■ WHAT THIS TASK INVOLVES:
Reproduce the lines below exactly, starting at the one containing "Show entries (175, 695)" and stopping at the final line.

Stored items:

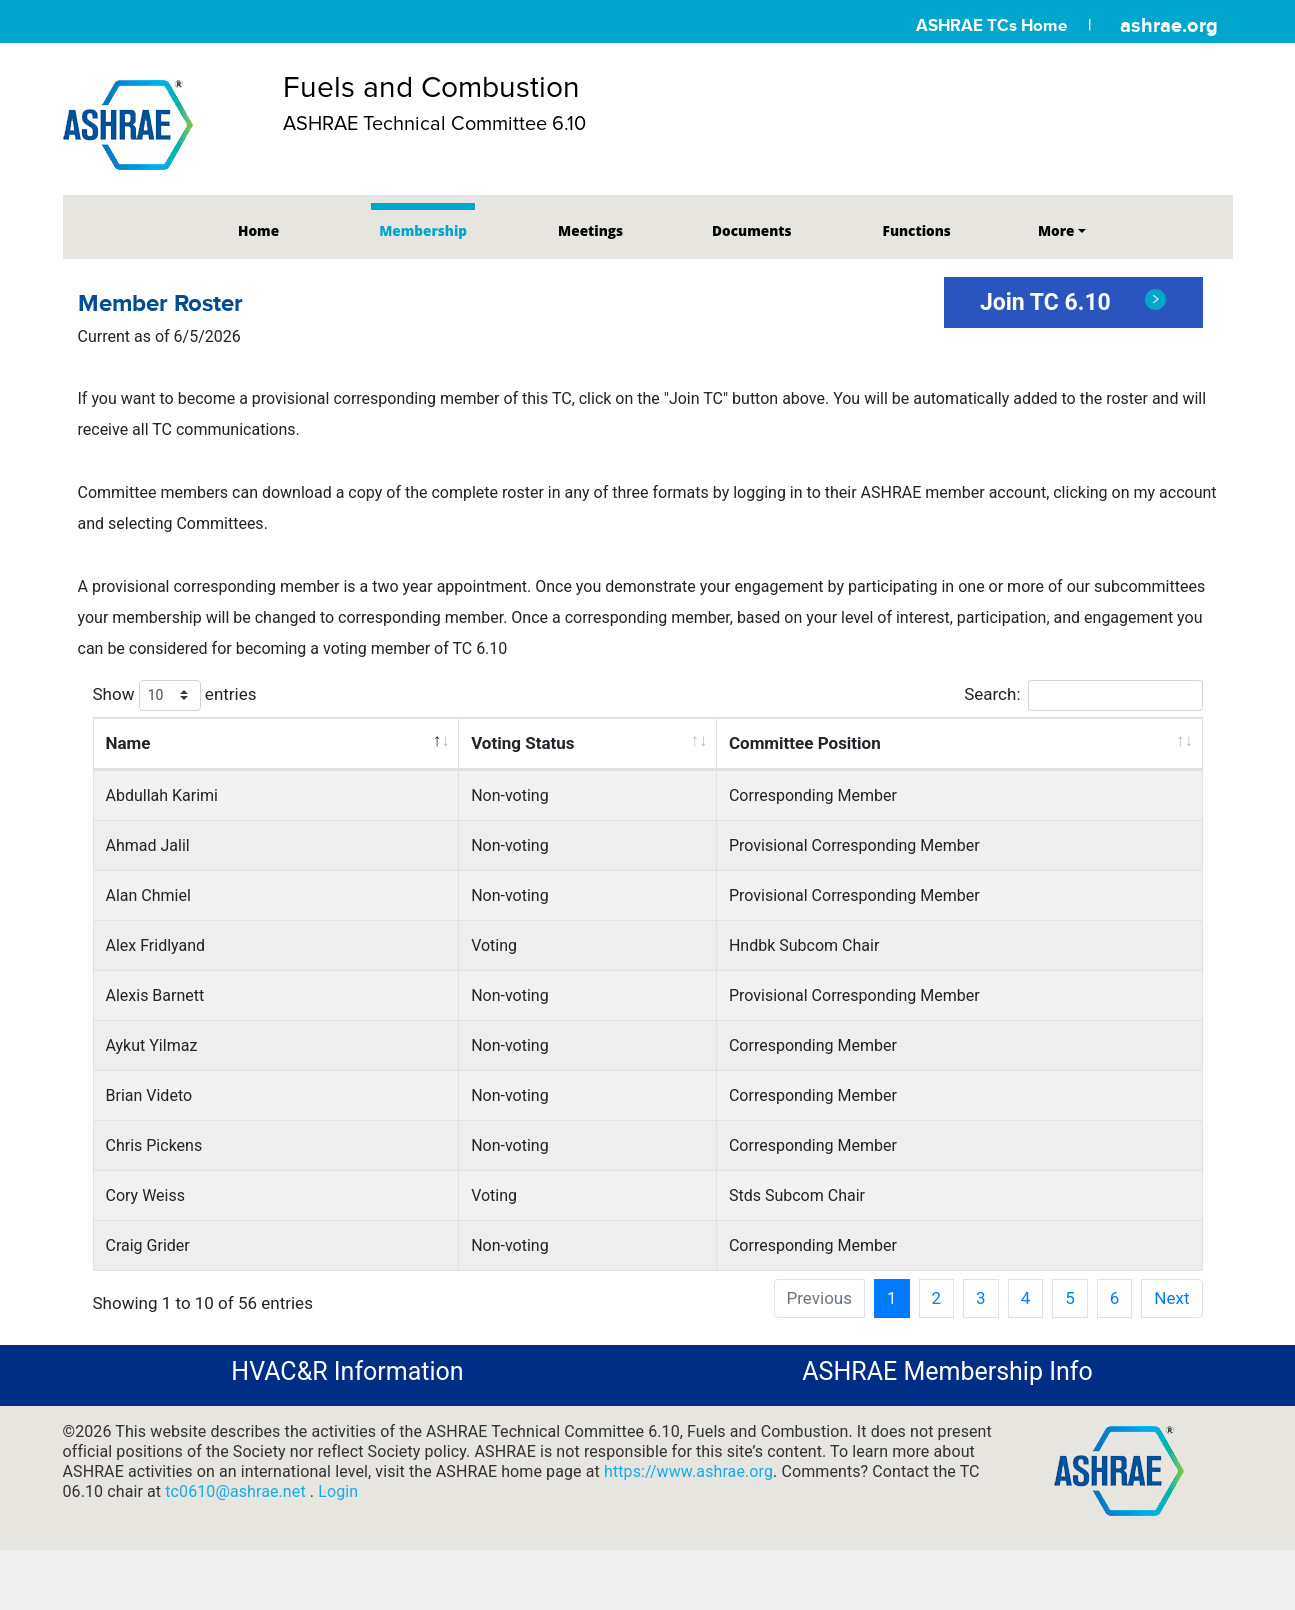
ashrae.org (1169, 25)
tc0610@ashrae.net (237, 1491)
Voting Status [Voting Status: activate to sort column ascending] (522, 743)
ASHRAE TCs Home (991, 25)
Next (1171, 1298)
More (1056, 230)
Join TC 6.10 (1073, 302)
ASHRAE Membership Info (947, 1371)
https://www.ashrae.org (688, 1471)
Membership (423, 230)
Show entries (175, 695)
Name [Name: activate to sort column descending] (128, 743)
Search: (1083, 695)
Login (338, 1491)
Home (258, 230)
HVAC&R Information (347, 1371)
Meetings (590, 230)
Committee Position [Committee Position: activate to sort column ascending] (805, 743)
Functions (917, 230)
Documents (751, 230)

■ EXERCISE RESULT:
Show entries (175, 695)
Name [Name: activate to sort column descending] (128, 743)
Search: (1083, 695)
Login (338, 1491)
Home (258, 230)
HVAC&R Information (347, 1371)
Meetings (590, 230)
Committee Position [Committee Position: activate to sort column ascending] (805, 743)
Functions (917, 230)
Documents (751, 230)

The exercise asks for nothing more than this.